Rule 66.Receivers
Current through January 1, 2025 · Last verified July 8, 2026
Full Text of Rule 66
Amendment History
The current West Virginia Rules of Civil Procedure took effect January 1, 2025, as part of a rewrite that modernized the rules’ numbering and structure. West Virginia does not publish a per-rule amendment history inside the compiled rules text reproduced here. The text above is verified current through the source’s own January 1, 2025 update; for the underlying adopting order and any later amendments, see the West Virginia Judiciary’s compiled rules page.
Plain-English Summary
Once a court appoints a receiver to take control of property or a business caught up in litigation, the case can't disappear on its own — Rule 66 says an action with a receiver in place can't be dismissed except by court order. Beyond that protection, the rule doesn't invent a whole separate receivership code: the practice around appointing receivers and how they administer estates follows whatever practice West Virginia already follows, while everything else about the action — pleading, motions, discovery — runs under these ordinary civil procedure rules.

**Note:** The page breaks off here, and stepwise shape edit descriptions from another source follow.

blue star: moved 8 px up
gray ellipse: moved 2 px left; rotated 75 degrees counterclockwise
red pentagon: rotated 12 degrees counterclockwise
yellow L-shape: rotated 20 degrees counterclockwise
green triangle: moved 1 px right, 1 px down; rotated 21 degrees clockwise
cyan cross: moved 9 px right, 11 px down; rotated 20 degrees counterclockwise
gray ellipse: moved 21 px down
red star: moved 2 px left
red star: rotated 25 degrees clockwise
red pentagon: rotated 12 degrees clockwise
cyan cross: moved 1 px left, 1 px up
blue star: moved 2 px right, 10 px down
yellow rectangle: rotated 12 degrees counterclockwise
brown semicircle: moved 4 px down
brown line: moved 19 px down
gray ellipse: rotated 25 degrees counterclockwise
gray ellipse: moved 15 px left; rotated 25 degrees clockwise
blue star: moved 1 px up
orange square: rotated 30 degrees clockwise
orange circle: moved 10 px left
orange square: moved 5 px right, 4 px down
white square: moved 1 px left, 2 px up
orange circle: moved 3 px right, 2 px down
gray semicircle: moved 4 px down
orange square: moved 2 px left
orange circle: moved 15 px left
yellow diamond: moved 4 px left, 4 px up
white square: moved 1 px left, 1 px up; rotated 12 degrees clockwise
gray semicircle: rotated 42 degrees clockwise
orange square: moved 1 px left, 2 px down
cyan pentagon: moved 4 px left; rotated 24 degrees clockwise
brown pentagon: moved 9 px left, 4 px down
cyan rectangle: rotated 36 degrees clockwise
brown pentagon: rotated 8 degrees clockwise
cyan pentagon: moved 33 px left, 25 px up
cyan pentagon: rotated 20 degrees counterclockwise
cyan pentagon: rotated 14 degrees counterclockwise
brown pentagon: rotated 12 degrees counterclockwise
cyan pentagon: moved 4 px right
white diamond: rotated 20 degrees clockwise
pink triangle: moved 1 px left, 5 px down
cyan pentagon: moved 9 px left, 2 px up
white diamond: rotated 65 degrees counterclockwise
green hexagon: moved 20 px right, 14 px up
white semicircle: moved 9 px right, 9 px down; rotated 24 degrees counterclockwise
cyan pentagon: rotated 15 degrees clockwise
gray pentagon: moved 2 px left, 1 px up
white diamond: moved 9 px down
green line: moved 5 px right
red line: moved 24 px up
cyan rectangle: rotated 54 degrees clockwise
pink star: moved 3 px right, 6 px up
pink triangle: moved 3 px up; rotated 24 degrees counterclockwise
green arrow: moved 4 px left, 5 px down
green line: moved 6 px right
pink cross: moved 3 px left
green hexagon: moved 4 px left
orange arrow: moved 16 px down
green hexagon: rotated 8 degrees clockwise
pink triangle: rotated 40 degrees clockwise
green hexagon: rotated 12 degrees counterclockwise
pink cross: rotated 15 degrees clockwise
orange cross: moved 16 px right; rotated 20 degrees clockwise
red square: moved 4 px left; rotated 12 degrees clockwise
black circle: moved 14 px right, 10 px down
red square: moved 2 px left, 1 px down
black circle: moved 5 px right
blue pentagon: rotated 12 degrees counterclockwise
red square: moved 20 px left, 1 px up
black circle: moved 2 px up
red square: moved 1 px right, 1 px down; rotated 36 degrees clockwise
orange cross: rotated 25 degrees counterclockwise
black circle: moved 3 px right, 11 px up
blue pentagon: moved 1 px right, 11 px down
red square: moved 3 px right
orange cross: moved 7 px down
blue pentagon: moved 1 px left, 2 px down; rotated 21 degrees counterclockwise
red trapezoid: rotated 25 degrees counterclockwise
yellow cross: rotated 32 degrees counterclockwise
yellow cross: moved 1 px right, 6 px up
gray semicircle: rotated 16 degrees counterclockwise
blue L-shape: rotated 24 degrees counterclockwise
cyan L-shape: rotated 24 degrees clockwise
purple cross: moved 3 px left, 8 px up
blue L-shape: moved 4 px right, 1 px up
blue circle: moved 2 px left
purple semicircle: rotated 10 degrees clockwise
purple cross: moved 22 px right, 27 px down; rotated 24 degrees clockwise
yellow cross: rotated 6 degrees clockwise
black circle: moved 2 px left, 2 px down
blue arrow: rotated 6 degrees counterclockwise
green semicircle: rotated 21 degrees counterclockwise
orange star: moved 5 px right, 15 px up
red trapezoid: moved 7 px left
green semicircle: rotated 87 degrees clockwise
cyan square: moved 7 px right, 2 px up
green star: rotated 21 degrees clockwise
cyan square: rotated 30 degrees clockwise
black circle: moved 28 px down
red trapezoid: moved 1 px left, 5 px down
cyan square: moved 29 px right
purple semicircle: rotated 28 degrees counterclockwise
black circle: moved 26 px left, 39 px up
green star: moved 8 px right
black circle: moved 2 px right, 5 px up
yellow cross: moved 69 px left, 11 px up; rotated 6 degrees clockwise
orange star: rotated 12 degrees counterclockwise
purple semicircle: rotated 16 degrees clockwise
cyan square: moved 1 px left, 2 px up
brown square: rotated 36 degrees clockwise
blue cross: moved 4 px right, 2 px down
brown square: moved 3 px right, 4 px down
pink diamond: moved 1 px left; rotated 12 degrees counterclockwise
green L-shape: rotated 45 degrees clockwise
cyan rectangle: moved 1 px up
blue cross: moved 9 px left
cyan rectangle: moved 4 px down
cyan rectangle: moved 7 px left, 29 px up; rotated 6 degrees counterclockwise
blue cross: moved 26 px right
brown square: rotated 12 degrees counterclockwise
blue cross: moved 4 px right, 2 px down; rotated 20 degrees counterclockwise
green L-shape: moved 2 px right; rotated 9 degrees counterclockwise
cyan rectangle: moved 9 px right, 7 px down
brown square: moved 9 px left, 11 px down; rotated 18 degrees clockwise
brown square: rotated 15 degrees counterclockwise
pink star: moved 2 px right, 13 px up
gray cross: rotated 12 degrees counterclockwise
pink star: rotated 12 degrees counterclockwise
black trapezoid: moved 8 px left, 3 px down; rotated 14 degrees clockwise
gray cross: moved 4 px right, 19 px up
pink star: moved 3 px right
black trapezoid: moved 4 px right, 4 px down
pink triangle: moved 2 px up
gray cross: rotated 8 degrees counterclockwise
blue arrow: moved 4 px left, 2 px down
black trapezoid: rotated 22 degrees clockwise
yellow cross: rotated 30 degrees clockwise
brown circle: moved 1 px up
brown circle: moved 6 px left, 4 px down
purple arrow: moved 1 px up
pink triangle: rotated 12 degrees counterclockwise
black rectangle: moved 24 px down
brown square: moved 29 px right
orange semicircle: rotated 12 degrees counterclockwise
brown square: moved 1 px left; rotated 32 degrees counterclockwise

Frequently Asked Questions
Can a case with a court-appointed receiver be dismissed like any other case?
No. Rule 66 requires a court order to dismiss an action in which a receiver has been appointed.
What rules govern how a receiver administers an estate?
The practice already followed in West Virginia for appointing receivers and administering estates through them, not a separate procedure created by this rule.